Hello everyone!
I'm trying to understand what I am doing wrong and how to do it correct :P
I've downloaded from here the human annotation (gene and gene prediction), that looks like this after selecting desirable columns (file ref)
head ref
chr1 11873 14408 HGNC:37102 DDX11L1 ENSG00000223972
chr1 14361 29369 HGNC:38034 WASH7P ENSG00000227232
chr1 17368 17435 HGNC:50039 MIR6859-1 ENSG00000278267
chr1 29773 35417 HGNC:52482 MIR1302-2HG ENSG00000243485
I do have an additional bed (file problem) that looks like this:
chr1 2561658 2561779 - 1
chr1 2562271 2562325 - 1
chr1 2562542 2562646 - 1
chr1 2563148 2566097 - 1
chr1 2566113 2566344 - 1
chr1 2569378 2569767 - 1
My aim is to annotate file problem with the genes in file ref
I've tried this approach:
bedtools intersect -a ref -b problem -wb > results
But the output is not the desirable:
chr1 2561658 2561779 HGNC:11912 TNFRSF14 ENSG00000157873
chr1 2562271 2562325 HGNC:11912 TNFRSF14 ENSG00000157873
chr1 2562542 2562646 HGNC:11912 TNFRSF14 ENSG00000157873
chr1 2563148 2563828 HGNC:11912 TNFRSF14 ENSG00000157873
chr1 2689146 2689496 HGNC:34297 TTC34 ENSG00000215912
chr1 2747459 2747510 HGNC:34297 TTC34 ENSG00000215912
If you look into the coordinates, they are not the 'original coordinates' in file problem.
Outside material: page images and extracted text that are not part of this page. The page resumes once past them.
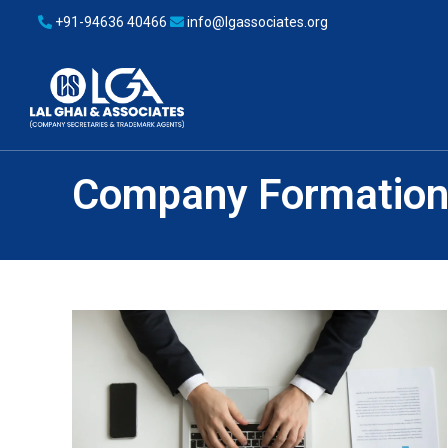
+91-94636 40466
info@lgassociates.org
Company Formatio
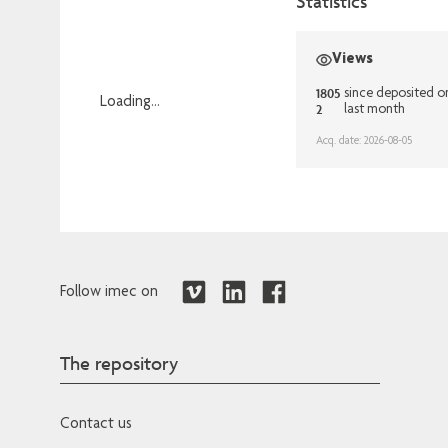
Statistics
Views
1805
since deposited o
Loading...
2
last month
Loading...
Acq. date: 2026-08-05
Follow imec on
The repository
Contact us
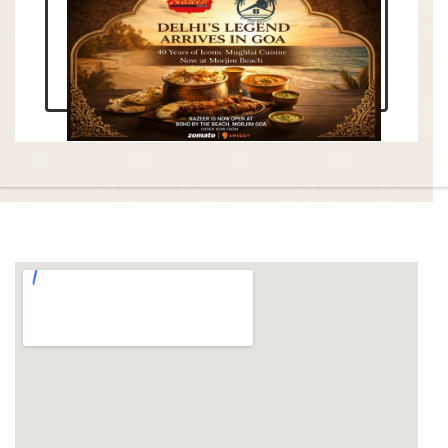
Enquire Now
My objective is to keep the original coordinates in file problem and 'add' the gene information if just a small portion overlap.... I'm not sure if this output is possible to get?
Thanks!
The command you pasted here is identical to the command you said has non-desirable output. Did you change your mind, or paste the wrong one?
Yes .. it is because I didn't realised about the last columns in which the problem coordinates (original) are kept.